Monday, January 3, 2011

True Grit: Coen Brothers + Adaptation = Entertaining Western


I will admit that this is the first movie by the Coen Brothers that I have ever seen and that I have not read the original 1968 novel the movie was based on, and that I have not seen the original 1969 adaptation starring John Wayne. With that in mind, I had mixed feelings about this film from the ads and hearing about the elements usually associated with Coen Brothers movies. However, I decided to give it a chance after seeing the performance of Jeff Bridges in Tron: Legacy. While watching the movie, I began to enjoy this film beyond my original expectations. What I can honestly say is that the Coen Brothers managed to make an entertaining Western movie that embodies a lot of what a Western is.

The film's main character, 14-year-old Maddie Ross (Hailee Steinfeld), is seeking revenge against Tom Chaney, the man who killed her father. She wishes to accomplish this by hiring U.S. Marshal Rooster Cogburn (Jeff Bridges). She convinces him to let her go with him after managing to hire Texas Ranger LaBoeuf (Matt Damon). What follows is common with Westerns in that the movie is them giving chase to Tom Chaney (Josh Brolin), not actually encountering him until the last half-hour of the movie. The character interactions follow common themes of separation and working together later for the sake of Maddie.

As a character, Maddie is very headstrong and mature for her age, boldly commenting on the behavior and mannerisms of others as well as threatening to "bring in her lawyer" should she not be able to do what she feels she needs to do. Throughout the movie, she continues to act this way towards Cogburn and LaBoeuf, but grows to depend on them as the film reaches its climax. This growth made her character more tolerable to me, especially during the ending. Cogburn is your typical lazy drunkard, but tries to display confidence in his abilities despite having only one good eye. LaBoeuf is the opposite, serving as a deadpan snarker to balance out how hammy Cogburn is. Both of them are acted out very well by both Jeff Bridges and Matt Damon, who also play off the contrasting personalities very well and often very humorously.
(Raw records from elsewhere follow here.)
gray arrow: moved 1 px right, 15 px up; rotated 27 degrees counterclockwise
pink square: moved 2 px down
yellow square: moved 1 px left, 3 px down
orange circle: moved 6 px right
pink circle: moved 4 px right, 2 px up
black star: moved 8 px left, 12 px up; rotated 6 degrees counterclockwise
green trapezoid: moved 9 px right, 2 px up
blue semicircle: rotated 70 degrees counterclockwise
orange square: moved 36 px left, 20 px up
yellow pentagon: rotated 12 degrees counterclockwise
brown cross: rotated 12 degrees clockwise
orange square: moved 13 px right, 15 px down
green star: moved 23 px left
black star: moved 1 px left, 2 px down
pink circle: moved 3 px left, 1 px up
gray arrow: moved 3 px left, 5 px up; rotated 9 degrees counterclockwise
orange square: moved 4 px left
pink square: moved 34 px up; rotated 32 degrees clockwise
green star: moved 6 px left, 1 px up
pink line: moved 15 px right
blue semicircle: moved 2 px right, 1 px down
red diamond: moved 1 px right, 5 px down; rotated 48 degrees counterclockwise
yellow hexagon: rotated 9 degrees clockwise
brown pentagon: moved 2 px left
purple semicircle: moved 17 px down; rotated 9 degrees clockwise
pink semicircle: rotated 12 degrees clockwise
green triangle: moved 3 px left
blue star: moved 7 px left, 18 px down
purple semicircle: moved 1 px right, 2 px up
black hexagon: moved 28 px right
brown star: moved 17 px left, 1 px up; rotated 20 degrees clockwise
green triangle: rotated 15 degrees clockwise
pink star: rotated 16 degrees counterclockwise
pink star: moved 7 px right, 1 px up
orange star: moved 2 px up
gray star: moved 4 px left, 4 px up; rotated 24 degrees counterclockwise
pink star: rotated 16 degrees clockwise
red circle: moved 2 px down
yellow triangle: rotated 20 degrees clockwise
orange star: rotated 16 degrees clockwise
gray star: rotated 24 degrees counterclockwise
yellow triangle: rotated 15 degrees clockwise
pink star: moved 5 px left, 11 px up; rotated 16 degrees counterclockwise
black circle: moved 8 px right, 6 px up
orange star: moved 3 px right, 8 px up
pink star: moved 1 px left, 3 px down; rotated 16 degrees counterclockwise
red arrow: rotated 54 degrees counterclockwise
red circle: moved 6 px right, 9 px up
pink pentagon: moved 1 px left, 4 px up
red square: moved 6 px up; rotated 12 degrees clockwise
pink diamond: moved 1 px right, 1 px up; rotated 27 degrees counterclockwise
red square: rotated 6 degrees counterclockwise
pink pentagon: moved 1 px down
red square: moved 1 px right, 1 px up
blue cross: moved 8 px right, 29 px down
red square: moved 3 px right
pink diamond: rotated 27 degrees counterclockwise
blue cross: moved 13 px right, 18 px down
One scene where this occurs is one where Cogburn attempts to show that he can still shoot well with one eye, by throwing corn bread in the air and shooting it, which prompts LaBoeuf to join in and throw him off.
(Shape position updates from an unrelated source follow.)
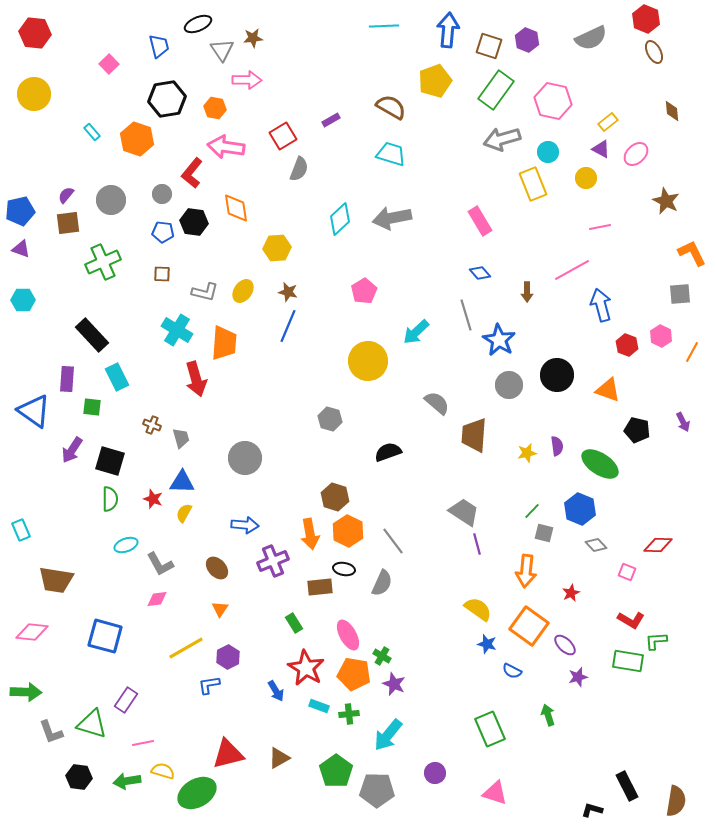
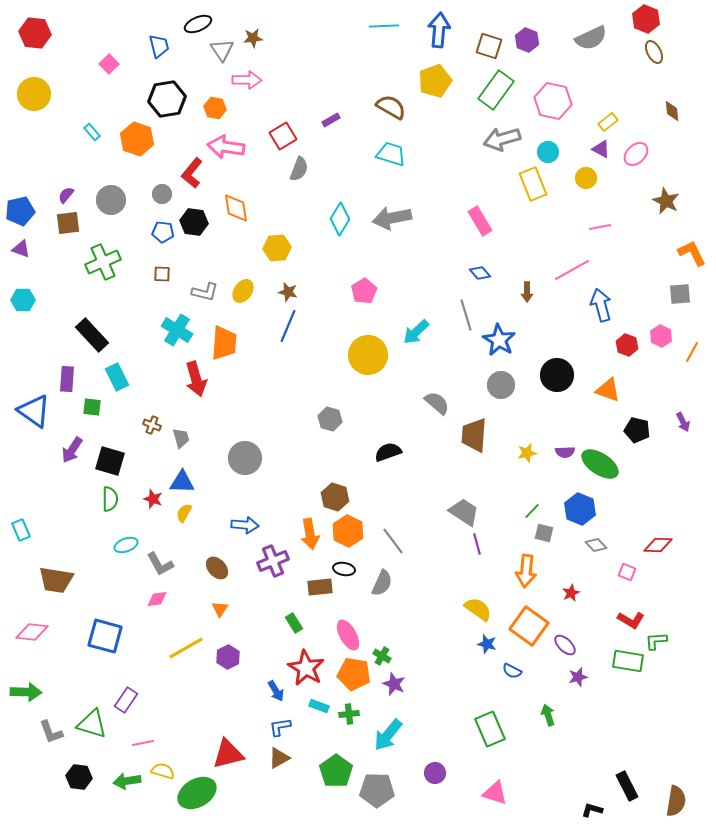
blue arrow at (448, 30): moved 9 px left
cyan diamond at (340, 219): rotated 16 degrees counterclockwise
yellow circle at (368, 361): moved 6 px up
gray circle at (509, 385): moved 8 px left
purple semicircle at (557, 446): moved 8 px right, 6 px down; rotated 96 degrees clockwise
blue L-shape at (209, 685): moved 71 px right, 42 px down
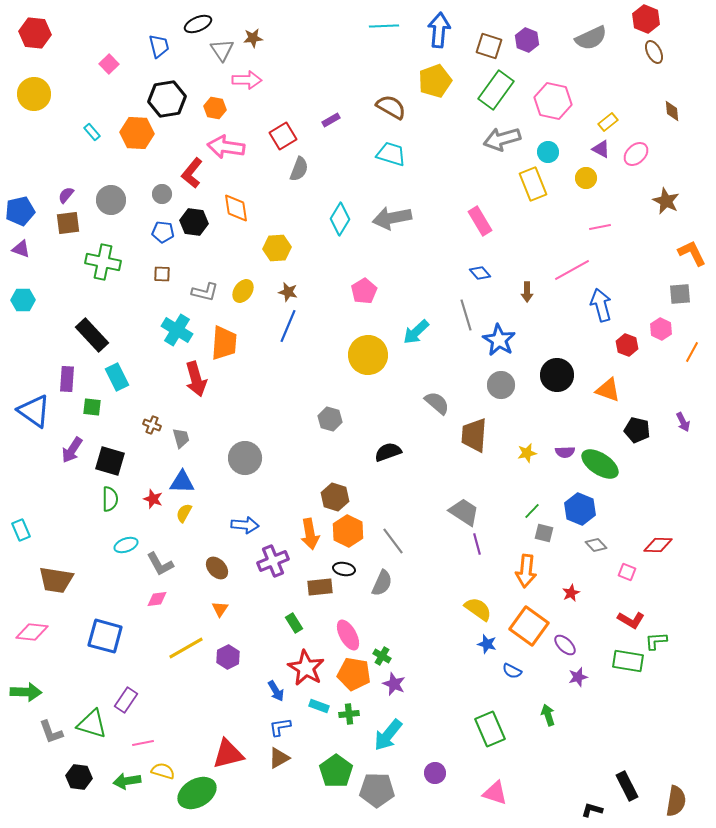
orange hexagon at (137, 139): moved 6 px up; rotated 16 degrees counterclockwise
green cross at (103, 262): rotated 36 degrees clockwise
pink hexagon at (661, 336): moved 7 px up
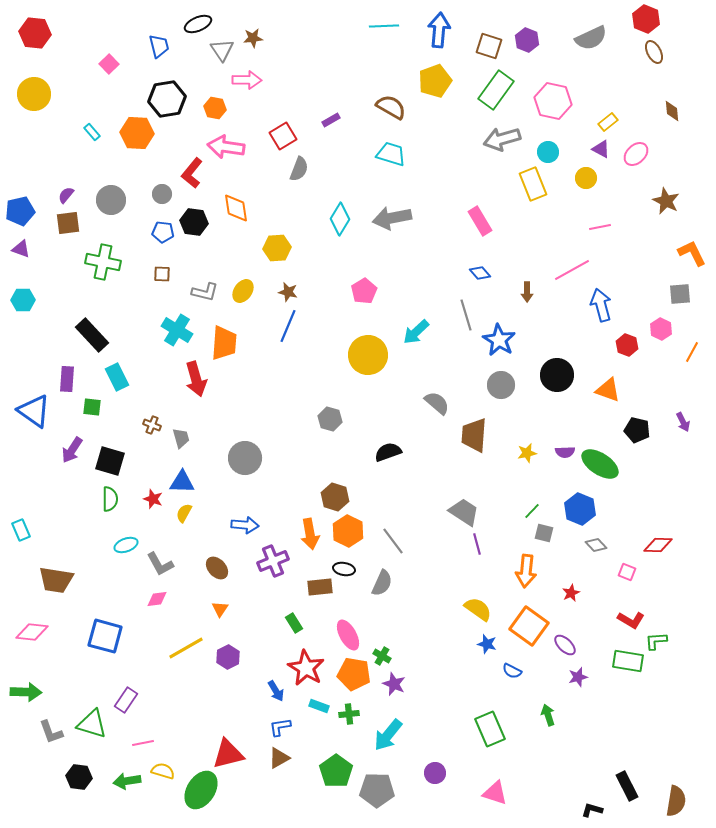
green ellipse at (197, 793): moved 4 px right, 3 px up; rotated 27 degrees counterclockwise
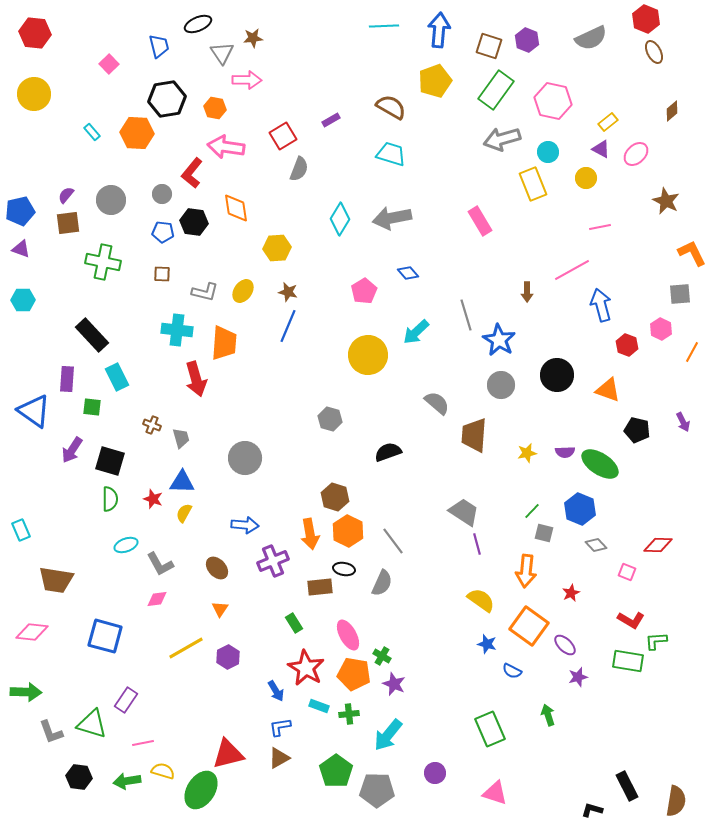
gray triangle at (222, 50): moved 3 px down
brown diamond at (672, 111): rotated 55 degrees clockwise
blue diamond at (480, 273): moved 72 px left
cyan cross at (177, 330): rotated 24 degrees counterclockwise
yellow semicircle at (478, 609): moved 3 px right, 9 px up
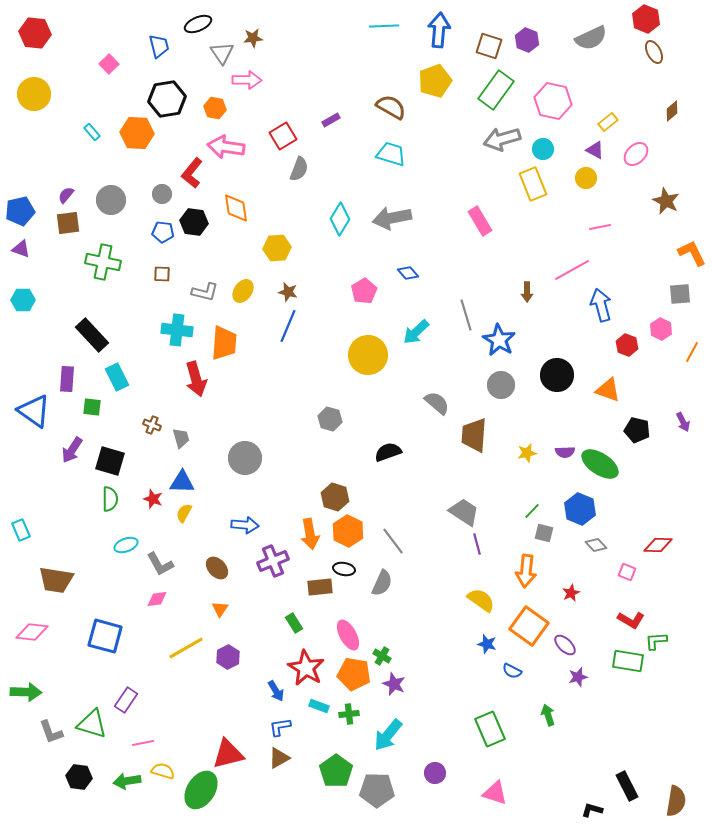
purple triangle at (601, 149): moved 6 px left, 1 px down
cyan circle at (548, 152): moved 5 px left, 3 px up
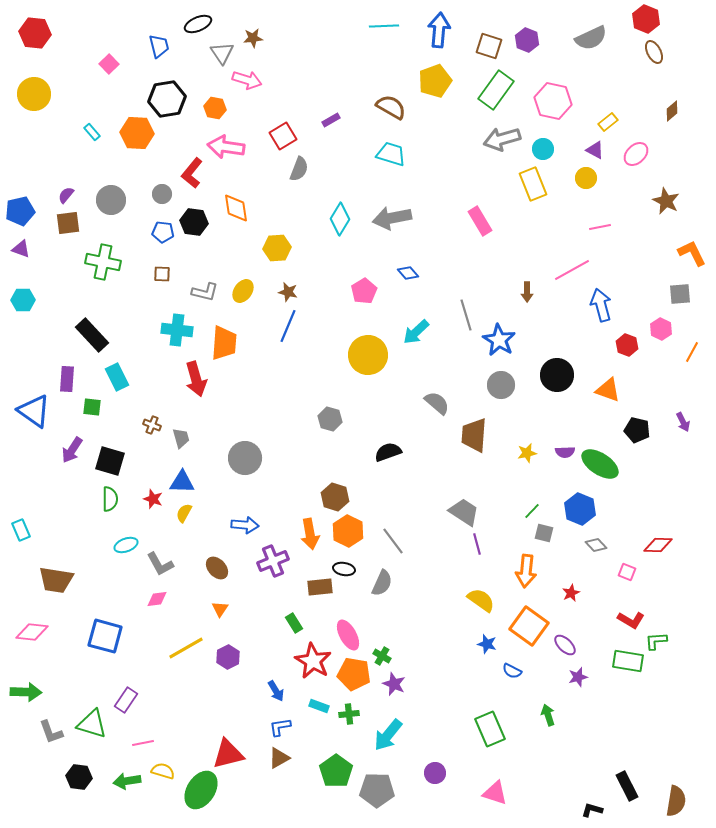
pink arrow at (247, 80): rotated 16 degrees clockwise
red star at (306, 668): moved 7 px right, 7 px up
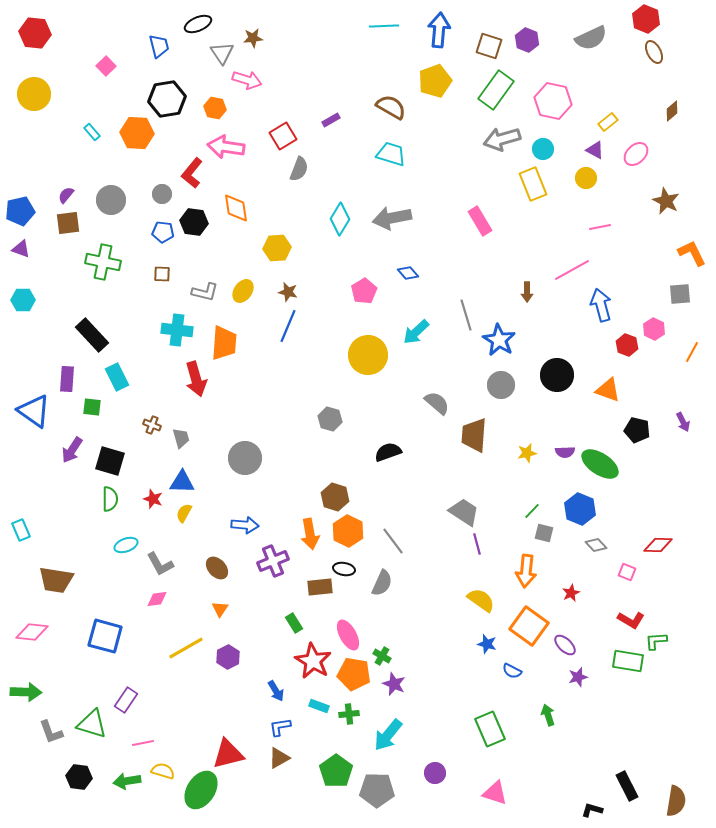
pink square at (109, 64): moved 3 px left, 2 px down
pink hexagon at (661, 329): moved 7 px left
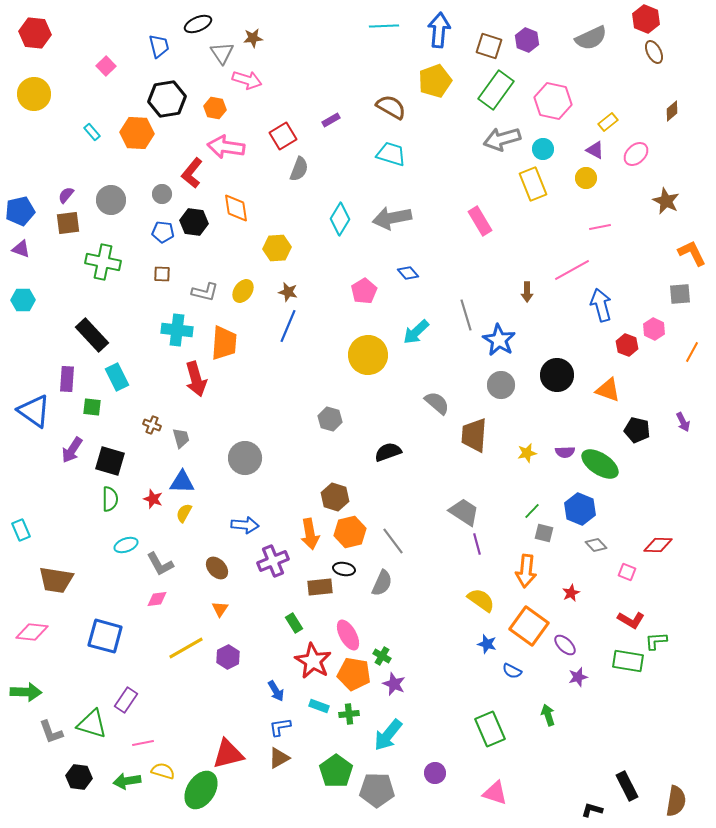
orange hexagon at (348, 531): moved 2 px right, 1 px down; rotated 20 degrees clockwise
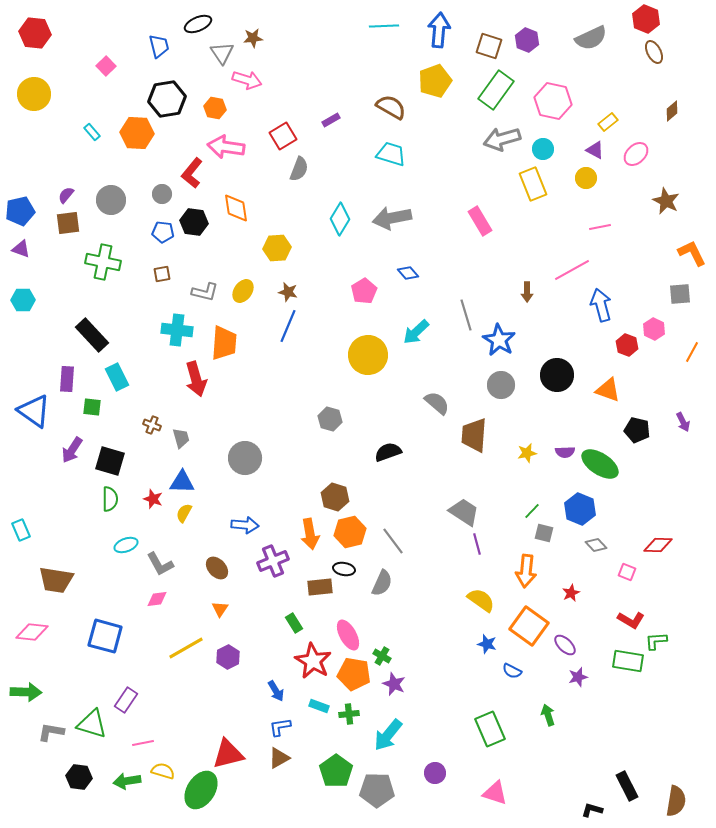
brown square at (162, 274): rotated 12 degrees counterclockwise
gray L-shape at (51, 732): rotated 120 degrees clockwise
I have no idea what happens in the book, but I believe that the movie was very well executed in terms of story. It  had the serious and sometimes edgy atmosphere that I had expected, enhanced by the choice of filming locations in New Mexico and Texas. However, the movie was surprisingly also very funny at times. Reviews of the movie made it sound devoid of this, but I found that it was far from it. The verbal humor, mostly from Cogburn's lazy attitude towards things, comes complete with a droplet of visual and slapstick humor. This balanced the story to me, strategically preventing the movie from becoming as serious as it might have otherwise been. I feel I should say that the ending is darker than you might expect compared to the rest of the movie.

*Spoiler Alert*
True to form, or what I can gather, this movie has a couple gory scenes that the Coen Brothers are known for using in their films. This includes a scene where a man in a cabin has his fingers cut off and the man who did this immediately getting shot in the head by Cogburn. The scene is soon followed by one where Cogburn goes through LaBoeuf’s bloody mouth, with most of the shots focusing on the mouth. The dialogue during this scene certainly didn't help relieve the sickening feeling I had while watching. For me, this was made up for by the occasional gun battles prominent in other Westerns, which gave me a slight adrenaline rush from the sudden burst of action, especially the final battle Cogburn has on horseback against four other men near the end of the movie.
*End Spoiler Alert*

True Grit was a movie that had exceeded my previous expectations, surprising me in the right ways to keep me interested and wondering how the eventual encounter with Tom Chaney would go. Jeff Bridges and Matt Damon gave performances that were very entertaining and helped the spirit of the movie. It didn't make me too eager to see more Coen Brothers, but it kept me entertained for a good two hours. If you are looking for a great modern Western or are simply a big fan of the Coen Brothers' work, I can recommend you this movie.